Quelles sont les autres habitudes, réflexes stéréotypés auxquels femmes et/ou hommes restent attachés ?

Ouvrir et fermer la porte, raccompagner chez soi, prendre les initiatives dans la commande du menu ou du taxi, offrir des fleurs, envoyer un sms attentionné après le rendez-vous, ne pas mettre la sexualité au premier plan de la relation, etc. L'amant idéal doit montrer son attachement à l'autre, mais aussi sa capacité à mener la barque... Encore un paradoxe : le pôle féminin des sentiments et de la sensibilité, sans jamais oublier le pôle masculin du leadership. Les femmes recherchent cet idéal surement inatteignable, et qui, encore une fois, conforte une vision stéréotypée de ce qu'est le masculin et le féminin. Dans la vie de tous les jours, les femmes sont évidemment autonomes, mais à certaines occasions elles renoncent à cette autonomie pour vivre une relation amoureuse satisfaisante socialement et symboliquement.

La méthode actuellement privilégiée par le gouvernement pour venir à bout des stéréotypes est-elle la plus efficace ? Peut-on pousser la société à avancer plus vite qu'elle ne le souhaite ?

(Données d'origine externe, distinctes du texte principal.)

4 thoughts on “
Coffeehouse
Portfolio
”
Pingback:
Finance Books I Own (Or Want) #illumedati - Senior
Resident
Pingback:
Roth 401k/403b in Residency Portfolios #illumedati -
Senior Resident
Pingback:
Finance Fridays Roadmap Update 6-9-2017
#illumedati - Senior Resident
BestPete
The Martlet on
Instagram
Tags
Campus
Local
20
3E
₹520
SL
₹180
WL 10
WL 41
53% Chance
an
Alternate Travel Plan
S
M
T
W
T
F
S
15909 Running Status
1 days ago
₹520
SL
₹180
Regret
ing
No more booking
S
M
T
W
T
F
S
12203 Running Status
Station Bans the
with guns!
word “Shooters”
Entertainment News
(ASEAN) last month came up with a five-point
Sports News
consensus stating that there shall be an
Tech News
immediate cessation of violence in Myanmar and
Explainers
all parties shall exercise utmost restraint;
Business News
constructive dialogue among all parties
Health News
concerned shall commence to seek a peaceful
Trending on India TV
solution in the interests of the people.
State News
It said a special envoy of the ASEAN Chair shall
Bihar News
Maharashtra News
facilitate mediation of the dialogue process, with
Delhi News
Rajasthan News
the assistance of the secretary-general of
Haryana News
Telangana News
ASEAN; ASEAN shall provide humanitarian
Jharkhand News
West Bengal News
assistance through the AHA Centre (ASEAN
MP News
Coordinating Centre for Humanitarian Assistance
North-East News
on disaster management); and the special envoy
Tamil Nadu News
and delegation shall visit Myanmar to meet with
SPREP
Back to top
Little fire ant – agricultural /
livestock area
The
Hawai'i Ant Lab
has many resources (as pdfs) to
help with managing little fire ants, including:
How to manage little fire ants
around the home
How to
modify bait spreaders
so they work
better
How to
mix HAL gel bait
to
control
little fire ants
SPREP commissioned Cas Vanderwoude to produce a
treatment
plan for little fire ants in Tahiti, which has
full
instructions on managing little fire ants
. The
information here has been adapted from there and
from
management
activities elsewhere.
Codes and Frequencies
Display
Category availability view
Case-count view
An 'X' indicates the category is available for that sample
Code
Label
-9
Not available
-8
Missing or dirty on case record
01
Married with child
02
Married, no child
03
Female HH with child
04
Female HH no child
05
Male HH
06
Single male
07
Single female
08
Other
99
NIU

Il parait plus que souhaitable de mettre en lumière les stéréotypes chez les enfants et leurs éducateurs, afin d'aider les plus jeunes à vivre leur vie de façon plus consciente mais surtout, à terme, de façon plus égalitaire. Si les stéréotypes de sexe n'avaient, dans notre société, que l'unique conséquence d'une Saint-Valentin un peu vieillotte et clichée, ce ne serait pas bien grave. Mais derrière les stéréotypes de sexe se cachent en réalité des inégalités bien plus dures et qui touchent à l'orientation scolaire puis professionnelle des filles et des garçons, à leurs salaires, leurs niveaux de responsabilité économique et social, leur charge de travail dans la sphère domestique, qui sont très différents et qui leur font vivre des destins inégaux et qu'aucune différence biologique ne peut justifier.
Bien-sûr que le politique doit parfois légiférer pour faire avancer une société, comme cela a été le cas pour la peine de mort dans les années 1980 pour laquelle l'opinion n'était pourtant pas prête, ou bien sur la parité aux élections qui a montré une progression forte et rapide de femmes élues. Pensons aussi aux lois sur les quotas raciaux aux Etats-Unis qui ont permis de voire émerger un président noir en l'espace d'une génération. C'est la partie la plus noble du travail politique que d'accompagner, voire d’accélérer les grandes évolutions sociales de son peuple.